Use magic commands to write different languages in a single notebook. Prefix the cell with a % directive.

Examples

%sql
SELECT * FROM sales_data
%md
## Markdown Header
This is a description paragraph.

Markdown enables formatting for documentation including headers, bold, italics, lists, and embedded images.


6. Table of Contents (TOC)

The notebook auto-generates a table of contents from Markdown headers:

  • Open the TOC using the document icon on the left toolbar.
  • Click on section headers to navigate.

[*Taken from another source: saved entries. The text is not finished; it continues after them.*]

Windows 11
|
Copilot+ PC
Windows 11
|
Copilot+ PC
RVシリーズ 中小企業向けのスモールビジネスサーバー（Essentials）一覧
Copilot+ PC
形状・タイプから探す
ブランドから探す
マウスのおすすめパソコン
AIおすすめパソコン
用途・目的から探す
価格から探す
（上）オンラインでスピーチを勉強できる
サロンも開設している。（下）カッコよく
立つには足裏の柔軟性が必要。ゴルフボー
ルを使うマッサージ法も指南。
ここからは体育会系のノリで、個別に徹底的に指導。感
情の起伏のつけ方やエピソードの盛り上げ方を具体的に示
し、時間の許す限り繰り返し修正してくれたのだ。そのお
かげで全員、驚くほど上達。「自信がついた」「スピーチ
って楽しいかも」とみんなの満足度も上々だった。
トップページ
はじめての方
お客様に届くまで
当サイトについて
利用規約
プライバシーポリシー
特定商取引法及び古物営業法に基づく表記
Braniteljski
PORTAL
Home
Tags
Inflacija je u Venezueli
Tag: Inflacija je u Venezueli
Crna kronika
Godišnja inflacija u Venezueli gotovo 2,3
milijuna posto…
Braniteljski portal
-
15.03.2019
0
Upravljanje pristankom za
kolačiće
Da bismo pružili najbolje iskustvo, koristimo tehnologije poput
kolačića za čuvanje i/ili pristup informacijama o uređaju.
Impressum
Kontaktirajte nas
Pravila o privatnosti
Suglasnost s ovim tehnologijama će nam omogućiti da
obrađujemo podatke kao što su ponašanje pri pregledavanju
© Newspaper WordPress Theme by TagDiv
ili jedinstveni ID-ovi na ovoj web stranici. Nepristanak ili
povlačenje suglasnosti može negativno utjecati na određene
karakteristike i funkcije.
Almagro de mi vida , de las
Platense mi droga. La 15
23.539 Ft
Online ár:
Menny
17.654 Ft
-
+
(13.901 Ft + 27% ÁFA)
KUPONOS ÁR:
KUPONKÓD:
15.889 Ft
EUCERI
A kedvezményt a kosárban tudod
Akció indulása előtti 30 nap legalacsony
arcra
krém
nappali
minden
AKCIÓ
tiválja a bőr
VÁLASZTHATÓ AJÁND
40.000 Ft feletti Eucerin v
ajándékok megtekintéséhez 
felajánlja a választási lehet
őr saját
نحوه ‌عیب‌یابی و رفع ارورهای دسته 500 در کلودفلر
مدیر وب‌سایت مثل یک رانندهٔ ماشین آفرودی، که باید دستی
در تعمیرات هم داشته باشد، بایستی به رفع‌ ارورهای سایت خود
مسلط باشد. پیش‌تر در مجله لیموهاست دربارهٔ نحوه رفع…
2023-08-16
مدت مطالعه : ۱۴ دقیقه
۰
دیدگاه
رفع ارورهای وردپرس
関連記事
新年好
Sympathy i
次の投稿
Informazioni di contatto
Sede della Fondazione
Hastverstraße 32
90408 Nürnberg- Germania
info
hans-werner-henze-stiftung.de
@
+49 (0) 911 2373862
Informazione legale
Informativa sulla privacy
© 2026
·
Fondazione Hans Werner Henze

7. Modular Notebook Execution: %run

To import and execute another notebook:

  1. Create a folder (e.g., /Includes)
  2. Add a helper notebook (e.g., Setup)

Setup Notebook (/Includes/Setup)

# Setup values
full_name = "John Doe"

Main Notebook

%run /Includes/Setup
print(full_name)

%run injects all definitions from the referenced notebook into the current context.


8. File System Operations

Option 1: %fs (Magic Command)

%fs ls /databricks-datasets

Provides shell-style access to the Databricks File System (DBFS).

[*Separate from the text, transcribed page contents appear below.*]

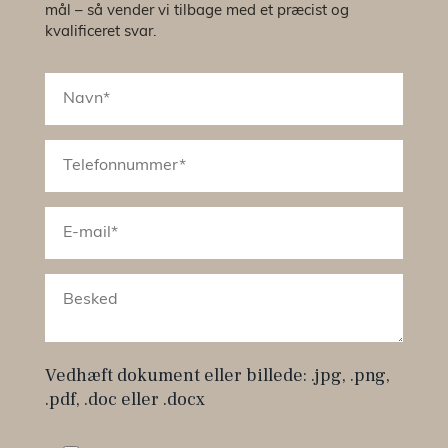
mål – så vender vi tilbage med et præcist og
kvalificeret svar.
Vedhæft dokument eller billede: .jpg, .png,
.pdf, .doc eller .docx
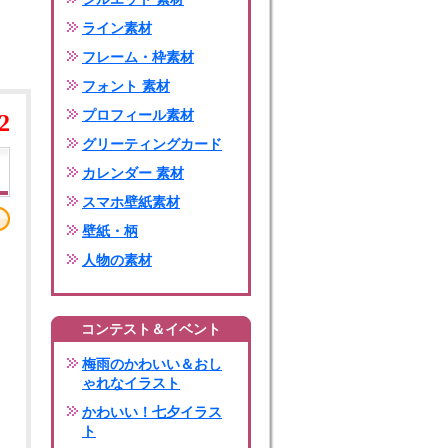
ライン素材
フレーム・枠素材
フォント 素材
プロフィール素材
2
グリーティングカード
カレンダー 素材
スマホ壁紙素材
壁紙・柄
人物の素材
コンテスト＆イベント
梅雨のかわいい＆おし
ゃれなイラスト
かわいい！七夕イラス
ト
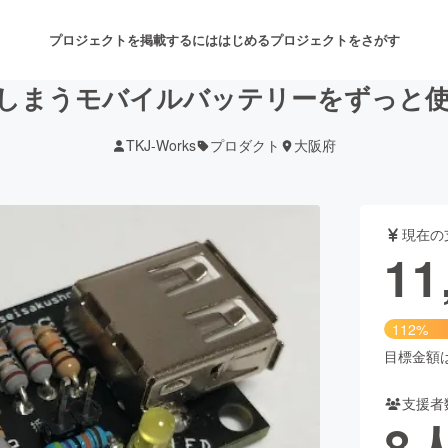
プロジェクトを掲載するには
はじめる
プロジェクトをさがす
しまうモバイルバッテリーをずっと
TKJ-Works
プロダクト
大阪府
注目のリターン
注目の新着プロジェクト
募集終了が近いプロジェクト
も
現在の
音楽
舞台・パフォーマンス
11
ゲーム・サービス開発
フード・飲食店
112%
書籍・雑誌出版
アニメ・漫画
目標金額は1
支援者
チャレンジ
ビューティー・ヘルスケ
8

Option 2: dbutils.fs (Programmatic Access)

files = dbutils.fs.ls("/databricks-datasets")
display(files)
  • display() renders data in a sortable table.
  • Use for file exploration, ingestion, or listing.

Helper Documentation

dbutils.help()
dbutils.fs.help()

Provides descriptions for modules such as fs, widgets, and secrets.

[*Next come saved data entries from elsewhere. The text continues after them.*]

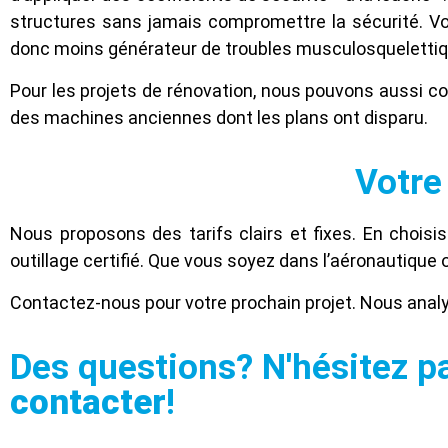
structures sans jamais compromettre la sécurité. Vot
donc moins générateur de troubles musculosqueletti
Pour les projets de rénovation, nous pouvons aussi co
des machines anciennes dont les plans ont disparu.
Votre
Nous proposons des tarifs clairs et fixes. En chois
outillage certifié. Que vous soyez dans l’aéronautique 
Contactez-nous pour votre prochain projet. Nous anal
Des questions? N'hésitez p
contacter
!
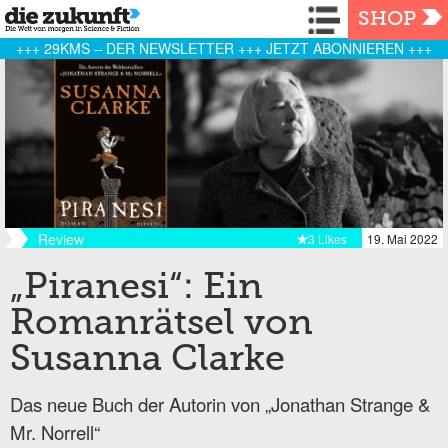
Navigation
SHOP
+++ 29KMS – DER NEWSLETTER +++ JETZT ABONNIEREN +++
Review
3 Likes
19. Mai 2022
„Piranesi“: Ein
Romanrätsel von
Susanna Clarke
Das neue Buch der Autorin von „Jonathan Strange &
Mr. Norrell“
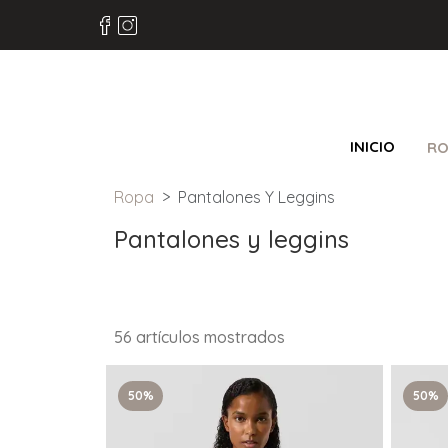
INICIO
RO
Ropa
Pantalones Y Leggins
Pantalones y leggins
56 artículos mostrados
50%
50%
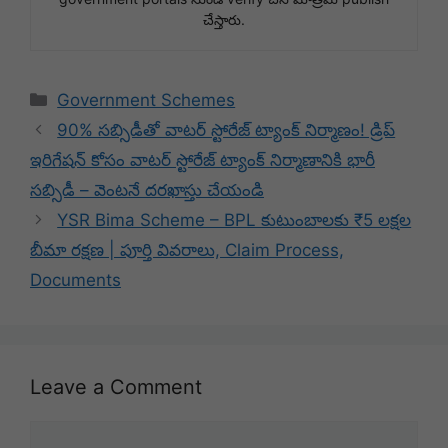
చేస్తారు.
Categories
Government Schemes
90% సబ్సిడీతో వాటర్ స్టోరేజ్ ట్యాంక్ నిర్మాణం! డ్రిప్
ఇరిగేషన్ కోసం వాటర్ స్టోరేజ్ ట్యాంక్ నిర్మాణానికి భారీ
సబ్సిడీ – వెంటనే దరఖాస్తు చేయండి
YSR Bima Scheme – BPL కుటుంబాలకు ₹5 లక్షల
బీమా రక్షణ | పూర్తి వివరాలు, Claim Process,
Documents
Leave a Comment
Comment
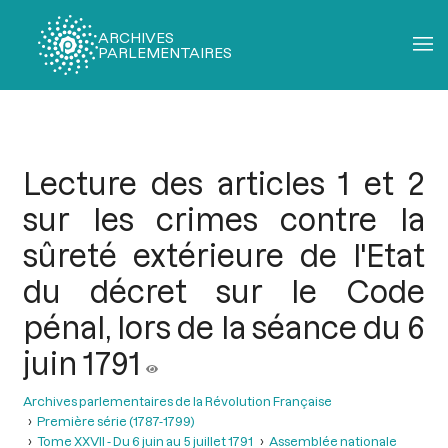
ARCHIVES
PARLEMENTAIRES
Fil
d'Ariane
Lecture des articles 1 et 2
sur les crimes contre la
sûreté extérieure de l'Etat
du décret sur le Code
pénal, lors de la séance du 6
juin 1791
Archives parlementaires de la Révolution Française
Première série (1787-1799)
Tome XXVII - Du 6 juin au 5 juillet 1791
Assemblée nationale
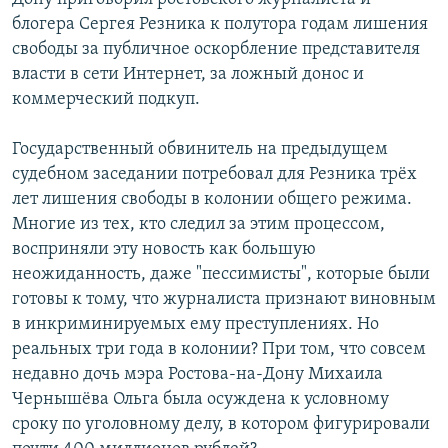
блогера Сергея Резника к полутора годам лишения
свободы за публичное оскорбление представителя
власти в сети Интернет, за ложный донос и
коммерческий подкуп.
Государственный обвинитель на предыдущем
судебном заседании потребовал для Резника трёх
лет лишения свободы в колонии общего режима.
Многие из тех, кто следил за этим процессом,
восприняли эту новость как большую
неожиданность, даже "пессимисты", которые были
готовы к тому, что журналиста признают виновным
в инкриминируемых ему преступлениях. Но
реальных три года в колонии? При том, что совсем
недавно дочь мэра Ростова-на-Дону Михаила
Чернышёва Ольга была осуждена к условному
сроку по уголовному делу, в котором фигурировали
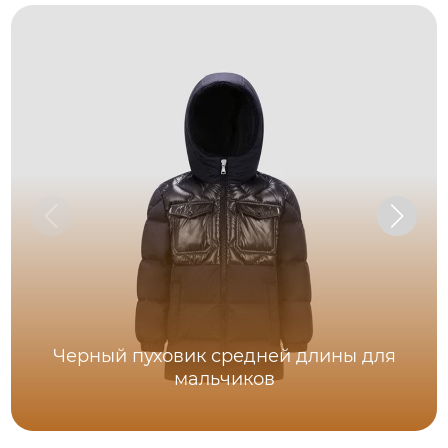
Черный пуховик средней длины для
мальчиков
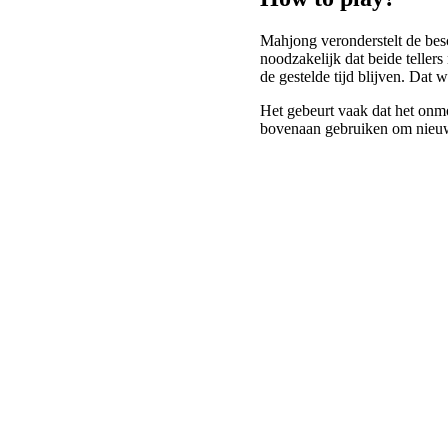
Mahjong veronderstelt de besc
noodzakelijk dat beide tellers
de gestelde tijd blijven. Dat 
Het gebeurt vaak dat het onmo
bovenaan gebruiken om nieuwe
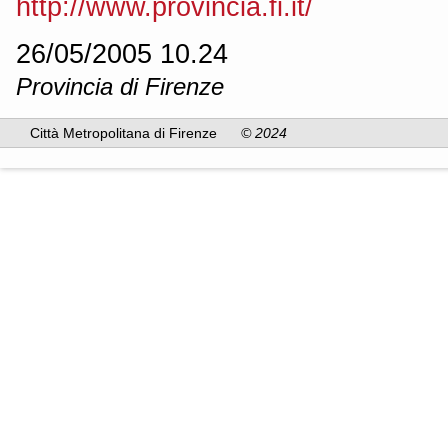
http://www.provincia.fi.it/
26/05/2005 10.24
Provincia di Firenze
Città Metropolitana di Firenze
© 2024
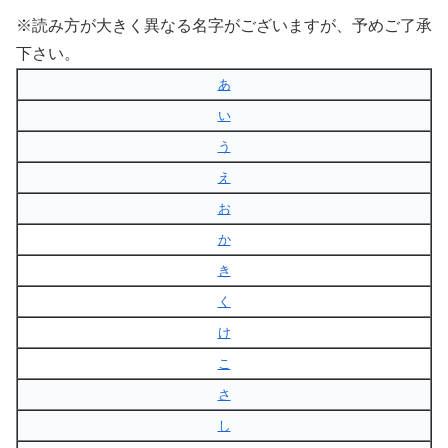
※読み方が大きく異なる名字がございますが、予めご了承
下さい。
あ
い
う
え
お
か
き
く
け
こ
さ
し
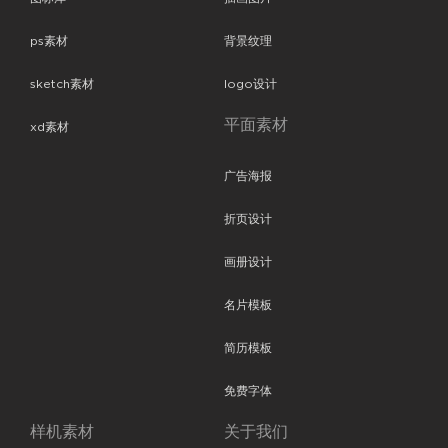
ps素材
背景纹理
sketch素材
logo设计
平面素材
xd素材
广告海报
折页设计
画册设计
名片模板
简历模板
免费字体
样机素材
关于我们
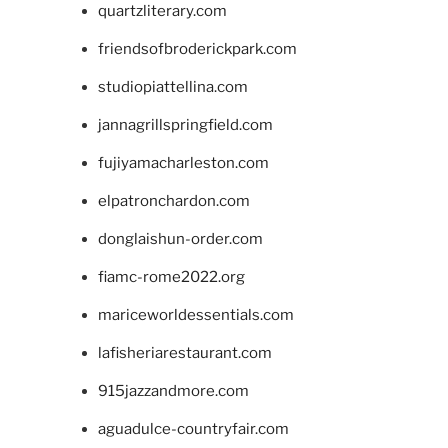
quartzliterary.com
friendsofbroderickpark.com
studiopiattellina.com
jannagrillspringfield.com
fujiyamacharleston.com
elpatronchardon.com
donglaishun-order.com
fiamc-rome2022.org
mariceworldessentials.com
lafisheriarestaurant.com
915jazzandmore.com
aguadulce-countryfair.com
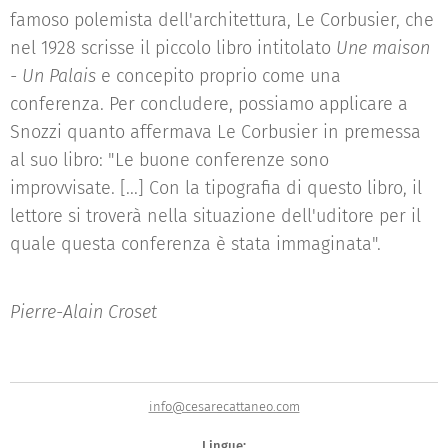
famoso polemista dell'architettura, Le Corbusier, che
nel 1928 scrisse il piccolo libro intitolato
Une maison
- Un Palais
e concepito proprio come una
conferenza. Per concludere, possiamo applicare a
Snozzi quanto affermava Le Corbusier in premessa
al suo libro: "Le buone conferenze sono
improvvisate. [...] Con la tipografia di questo libro, il
lettore si troverà nella situazione dell'uditore per il
quale questa conferenza è stata immaginata".
Pierre-Alain Croset
info@cesarecattaneo.com
Lingue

9. Exporting and Importing Notebooks

Export Options

  • Open the File menu > Export > choose format:

  • .ipynb (iPython)

  • .html
  • Export folders:

  • Use the three-dot menu () on a folder

  • Select Export DBC Archive

Import Options

  • Navigate to the Workspace tab.
  • Click Import on the desired folder.
  • Upload a .dbc or .ipynb file.

DBC Archives package multiple notebooks/folders in a single file.


10. Revision History

Databricks automatically versions notebooks.

Accessing Revisions

  • Click the "Last edit" link at the top bar.
  • Review the list of changes.
  • Click "Restore this revision" to revert.

Use cases:

  • Version comparison
  • Undoing accidental changes
  • Reviewing development history

Summary of Features

Feature Description
Multi-language support Python, SQL, Scala, R
Language switching %sql, %md, %run, %fs
Cluster integration Required for execution
File system access %fs, dbutils.fs
Table of contents Auto-generated from Markdown headers
Markdown support Rich-text formatting
Modular code sharing %run for importing notebooks
Export formats .ipynb, .dbc, .html
Import capability Upload .ipynb or .dbc files
Revision tracking Built-in version history and restore

Databricks notebooks offer a powerful, flexible environment for developing end-to-end data workflows. Their support for mixed-language scripting, built-in collaboration tools, and interactive visualization makes them a central component of the Databricks platform.